■ **Work required**: Identify all lines in the data containing the string "adına". Copy them out.

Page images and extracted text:
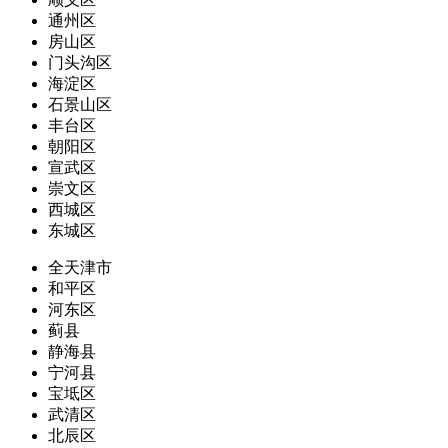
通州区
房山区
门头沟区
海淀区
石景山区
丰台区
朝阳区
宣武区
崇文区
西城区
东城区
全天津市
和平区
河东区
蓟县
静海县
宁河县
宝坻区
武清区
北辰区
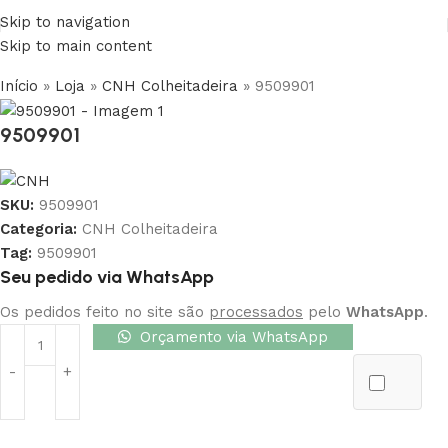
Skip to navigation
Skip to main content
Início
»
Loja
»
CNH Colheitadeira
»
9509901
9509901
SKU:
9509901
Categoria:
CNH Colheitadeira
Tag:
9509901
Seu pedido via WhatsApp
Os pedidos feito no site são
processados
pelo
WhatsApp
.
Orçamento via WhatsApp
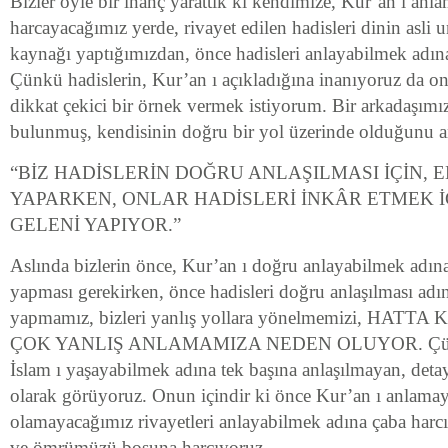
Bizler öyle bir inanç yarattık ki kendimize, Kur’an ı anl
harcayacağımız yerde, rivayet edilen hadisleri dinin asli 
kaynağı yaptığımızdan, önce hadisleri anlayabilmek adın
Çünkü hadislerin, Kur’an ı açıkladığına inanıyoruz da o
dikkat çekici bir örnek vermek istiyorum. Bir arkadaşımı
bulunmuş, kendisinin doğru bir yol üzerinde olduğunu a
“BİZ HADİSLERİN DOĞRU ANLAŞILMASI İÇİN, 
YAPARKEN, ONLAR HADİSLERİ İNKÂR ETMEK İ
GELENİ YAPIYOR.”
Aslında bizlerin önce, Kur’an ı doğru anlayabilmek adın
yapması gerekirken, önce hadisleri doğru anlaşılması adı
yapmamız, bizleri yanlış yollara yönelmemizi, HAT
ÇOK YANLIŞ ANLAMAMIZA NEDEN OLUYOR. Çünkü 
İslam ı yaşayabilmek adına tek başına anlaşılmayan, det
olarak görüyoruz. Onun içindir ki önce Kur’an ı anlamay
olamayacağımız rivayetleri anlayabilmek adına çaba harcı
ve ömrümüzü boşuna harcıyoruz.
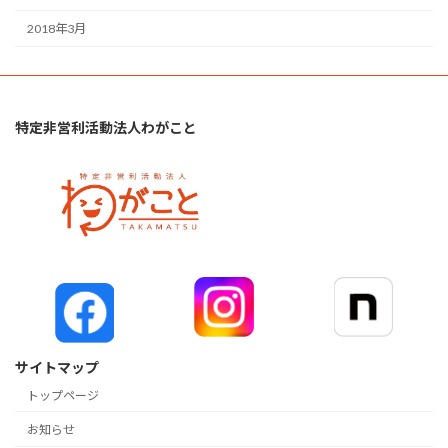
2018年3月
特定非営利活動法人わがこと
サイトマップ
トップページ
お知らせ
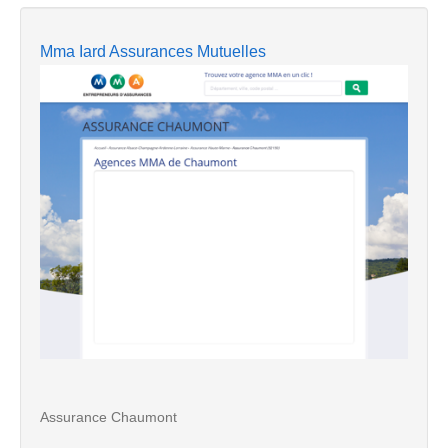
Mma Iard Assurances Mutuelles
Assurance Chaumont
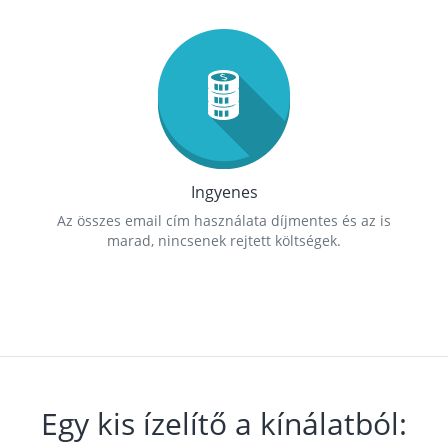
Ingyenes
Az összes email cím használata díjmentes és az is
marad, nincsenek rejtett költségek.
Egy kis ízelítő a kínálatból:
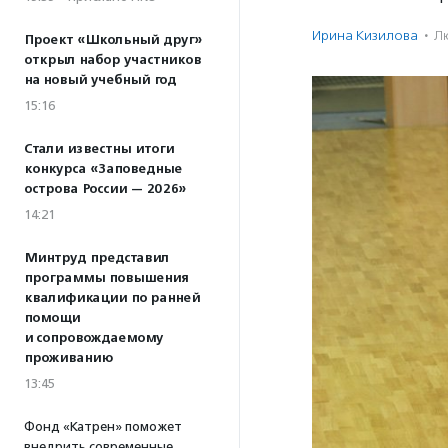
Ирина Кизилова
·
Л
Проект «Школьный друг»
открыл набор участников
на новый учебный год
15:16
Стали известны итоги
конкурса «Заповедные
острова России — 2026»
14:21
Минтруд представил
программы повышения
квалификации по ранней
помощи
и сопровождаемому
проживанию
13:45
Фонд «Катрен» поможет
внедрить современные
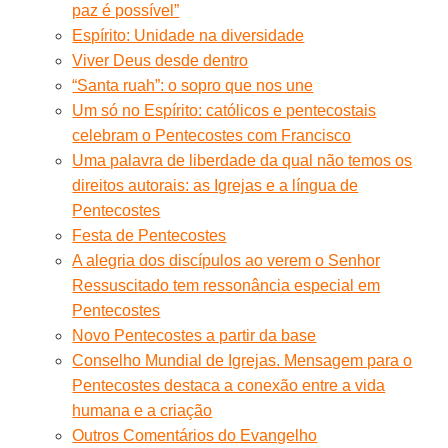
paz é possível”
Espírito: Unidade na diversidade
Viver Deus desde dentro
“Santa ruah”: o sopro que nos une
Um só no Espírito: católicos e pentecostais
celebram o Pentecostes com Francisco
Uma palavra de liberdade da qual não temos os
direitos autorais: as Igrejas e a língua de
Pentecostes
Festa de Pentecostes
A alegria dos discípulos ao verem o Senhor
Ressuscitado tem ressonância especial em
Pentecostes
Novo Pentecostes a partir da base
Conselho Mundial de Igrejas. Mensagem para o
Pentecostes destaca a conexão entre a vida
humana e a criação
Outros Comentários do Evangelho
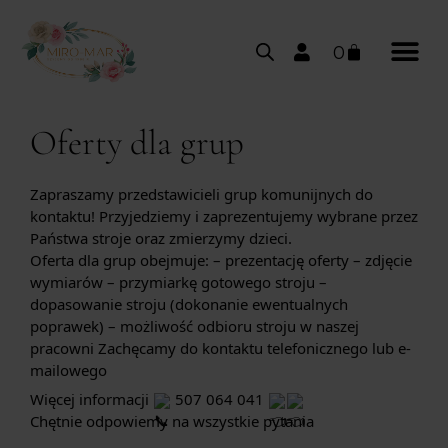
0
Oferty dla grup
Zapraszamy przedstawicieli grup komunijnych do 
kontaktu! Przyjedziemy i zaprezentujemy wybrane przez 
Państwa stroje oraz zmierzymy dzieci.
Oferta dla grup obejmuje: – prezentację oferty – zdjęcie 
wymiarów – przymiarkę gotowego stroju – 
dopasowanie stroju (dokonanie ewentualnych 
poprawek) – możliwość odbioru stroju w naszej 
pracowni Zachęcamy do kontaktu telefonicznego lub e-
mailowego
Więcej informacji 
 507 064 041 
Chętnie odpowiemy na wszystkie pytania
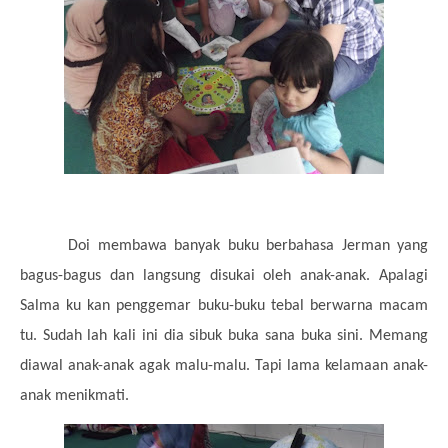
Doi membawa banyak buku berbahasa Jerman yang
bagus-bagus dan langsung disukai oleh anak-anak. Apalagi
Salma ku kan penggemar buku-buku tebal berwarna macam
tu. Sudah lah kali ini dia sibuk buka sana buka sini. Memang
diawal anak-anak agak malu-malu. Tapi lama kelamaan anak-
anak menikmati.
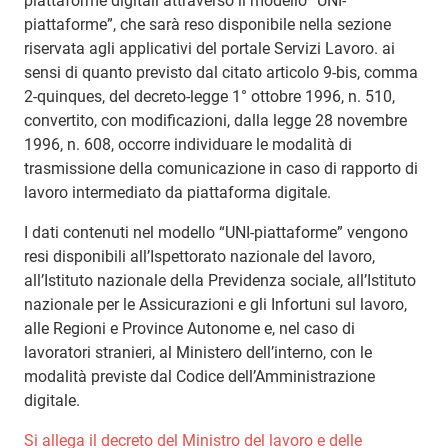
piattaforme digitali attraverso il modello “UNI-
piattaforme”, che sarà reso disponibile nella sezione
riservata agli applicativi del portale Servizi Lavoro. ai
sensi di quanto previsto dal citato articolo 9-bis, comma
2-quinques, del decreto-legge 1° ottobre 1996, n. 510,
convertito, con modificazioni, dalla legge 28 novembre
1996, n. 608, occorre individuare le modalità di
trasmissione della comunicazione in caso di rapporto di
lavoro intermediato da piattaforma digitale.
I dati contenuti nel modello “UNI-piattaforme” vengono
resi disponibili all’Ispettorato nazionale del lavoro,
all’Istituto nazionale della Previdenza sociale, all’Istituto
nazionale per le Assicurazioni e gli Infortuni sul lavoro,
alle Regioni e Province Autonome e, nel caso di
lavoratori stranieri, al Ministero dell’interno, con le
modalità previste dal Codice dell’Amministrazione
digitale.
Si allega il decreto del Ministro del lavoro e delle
* * *
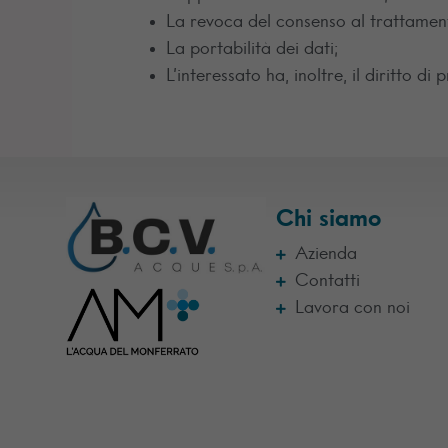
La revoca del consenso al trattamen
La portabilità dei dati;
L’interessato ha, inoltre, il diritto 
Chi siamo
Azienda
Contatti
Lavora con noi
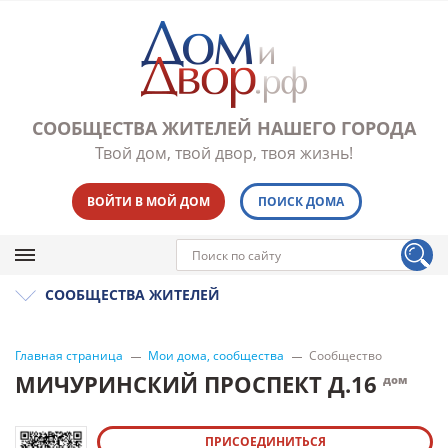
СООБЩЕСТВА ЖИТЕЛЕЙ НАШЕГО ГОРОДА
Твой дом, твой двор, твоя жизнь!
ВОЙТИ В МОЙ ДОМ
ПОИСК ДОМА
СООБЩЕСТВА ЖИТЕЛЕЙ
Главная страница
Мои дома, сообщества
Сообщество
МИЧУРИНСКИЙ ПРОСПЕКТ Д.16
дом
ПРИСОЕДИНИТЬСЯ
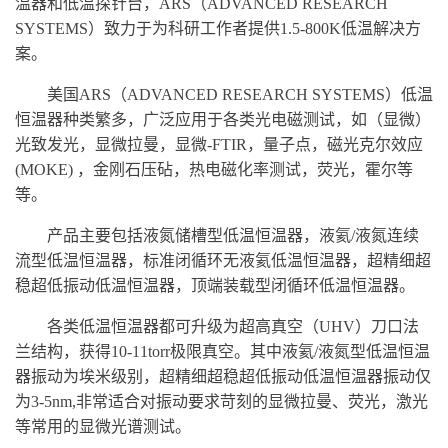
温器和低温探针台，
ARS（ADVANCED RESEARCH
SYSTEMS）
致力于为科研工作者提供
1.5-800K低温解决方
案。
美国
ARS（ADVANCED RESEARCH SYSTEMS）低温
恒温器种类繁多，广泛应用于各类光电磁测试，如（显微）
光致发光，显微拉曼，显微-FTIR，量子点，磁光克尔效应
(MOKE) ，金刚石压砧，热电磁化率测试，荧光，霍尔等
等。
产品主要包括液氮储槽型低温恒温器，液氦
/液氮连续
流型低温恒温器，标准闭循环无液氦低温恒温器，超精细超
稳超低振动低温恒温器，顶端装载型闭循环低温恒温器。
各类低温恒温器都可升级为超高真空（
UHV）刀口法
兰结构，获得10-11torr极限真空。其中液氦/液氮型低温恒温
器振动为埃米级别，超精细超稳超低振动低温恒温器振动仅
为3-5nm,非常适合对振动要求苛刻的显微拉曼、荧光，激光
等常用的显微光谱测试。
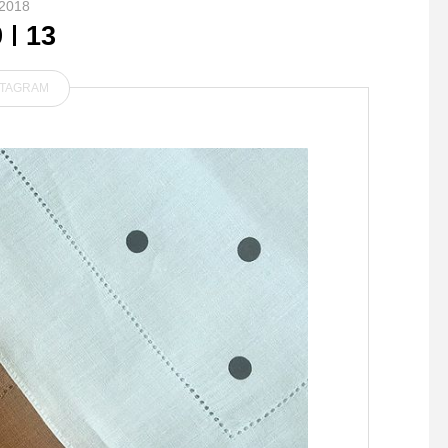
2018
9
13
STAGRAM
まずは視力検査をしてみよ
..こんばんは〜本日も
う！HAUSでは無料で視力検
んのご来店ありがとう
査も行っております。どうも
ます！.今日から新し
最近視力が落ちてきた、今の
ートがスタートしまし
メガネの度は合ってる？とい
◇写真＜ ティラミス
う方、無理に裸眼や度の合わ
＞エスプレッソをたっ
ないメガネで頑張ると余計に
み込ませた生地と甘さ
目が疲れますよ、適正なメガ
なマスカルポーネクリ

■ **Solution**:
İslam ı yaşayabilmek adına tek başına anlaşılmayan, det
olamayacağımız rivayetleri anlayabilmek adına çaba harcı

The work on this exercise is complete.